Loading Data From Cloud Datastore Exports

Google BigQuery supports loading data from Cloud Datastore exports created using the Cloud Datastore managed import and export service. You can use the managed import and export service to export Cloud Datastore entities into a Cloud Storage bucket. You can then load the export into BigQuery as a table.

To learn how to create a Cloud Datastore export file, see Exporting and Importing Entities in the Cloud Datastore documentation. For information on scheduling exports, see Scheduling an Export.

You can control which properties BigQuery should load by setting the projectionFields property in the API or by using the --projection_fields flag in the CLI.

If you prefer to skip the loading process, you can query the export directly by setting it up as an external data source. For more information, see External Data Sources.

When you load data from Cloud Storage into a BigQuery table, the dataset that contains the table must be in the same regional or multi-regional location as the Cloud Storage bucket.

Required permissions

When you load data into BigQuery, you need project or dataset-level permissions that allow you to load data into new or existing BigQuery tables and partitions. If you are loading data from Cloud Storage, you also need access to the bucket that contains your data.

BigQuery permissions

When you are loading data into BigQuery from Cloud Storage, you must be granted the bigquery.dataOwner or bigquery.dataEditor role at the project level or at the dataset level. Both roles grant users and groups permission to load data into a new table or to append to or overwrite an existing table.

Granting the roles at the project level gives the user or group permission to load data into tables in every dataset in the project. Granting the roles at the dataset level gives the user or group the ability to load data only into tables in that dataset.

For more information on configuring dataset access, see Assigning access controls to datasets. For more information on IAM roles in BigQuery, see Access Control.

Cloud Storage permissions

In order to load data from a Cloud Storage bucket, you must be granted storage.objects.get permissions at the project level or on that individual bucket. If you are using a URI wildcard, you must also have storage.objects.list permissions.

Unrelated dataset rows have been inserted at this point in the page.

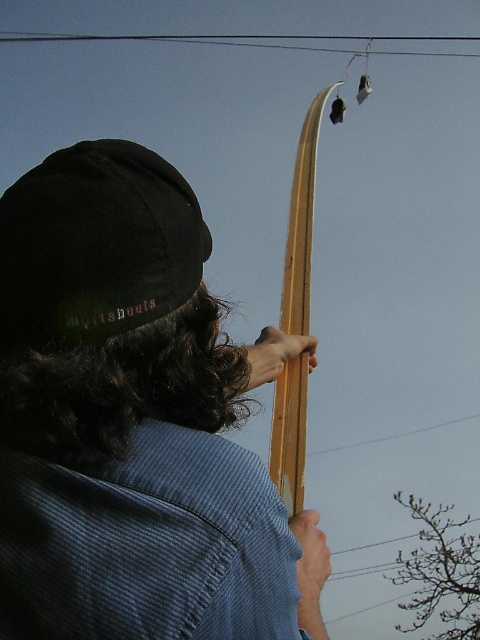 Question: Considering the relative positions of black cotton baseball hat at upper left and wooden pole at center in the image provided, where is black cotton baseball hat at upper left located with respect to wooden pole at center?

Choices:
 (A) right
 (B) left

Answer: (B)

Question: Is wooden bow at upper center smaller than wooden pole at center?

Choices:
 (A) no
 (B) yes

Answer: (B)

Question: Among these points, which one is nearest to the camera?

Choices:
 (A) (115, 38)
 (B) (186, 234)
 (C) (199, 276)
 (D) (288, 243)

Answer: (B)

Question: Can you confirm if wooden bow at upper center is positioned to the right of black cotton baseball hat at upper left?

Choices:
 (A) no
 (B) yes

Answer: (B)

Question: Estimate the real-world distances between objects in this image. Which object is closer to the black wire at upper center?

Choices:
 (A) wooden pole at center
 (B) black cotton baseball hat at upper left

Answer: (A)

Question: Which point appears closest to the camera in this image?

The predefined IAM role storage.objectViewer can be granted to provide storage.objects.getand storage.objects.list permissions.

Limitations

When you load data into BigQuery from a Cloud Datastore export, note the following restrictions:

  • You cannot use a wildcard in the Cloud Storage URI when you specify a Cloud Datastore export file.
  • You can specify only one Cloud Storage URI when loading data from Cloud Datastore exports.
  • You cannot append Cloud Datastore export data to an existing table with a defined schema.
  • For a Cloud Datastore export to load correctly, entities in the export data must share a consistent schema.
  • Data exported without specifying an entity filter cannot be loaded into BigQuery. The export request must include one or more kind names in the entity filter.

Loading Cloud Datastore export service data

To load data from a Cloud Datastore export metadata file:

Web UI

  1. Go to the BigQuery web UI.
    Go to the BigQuery web UI
  2. In the navigation panel, hover on a dataset, click the down arrow icon down arrow icon image, and click Create new table. The process for loading data is the same as the process for creating an empty table.
  3. On the Create Table page, in the Source Data section:
    • Leave Create from source selected.
    • For Location, select Google Cloud Storage and in the source field, enter the Cloud Storage URI. The Cloud Storage bucket must be in the same location as the dataset that contains the table you're creating. The URI for your Cloud Datastore export file should end with [KIND_NAME].export_metadata. For example: default_namespace_kind_Book.export_metadata. In this example, Book is the kind name, and default_namespace_kind_Book is the file name generated by Cloud Datastore.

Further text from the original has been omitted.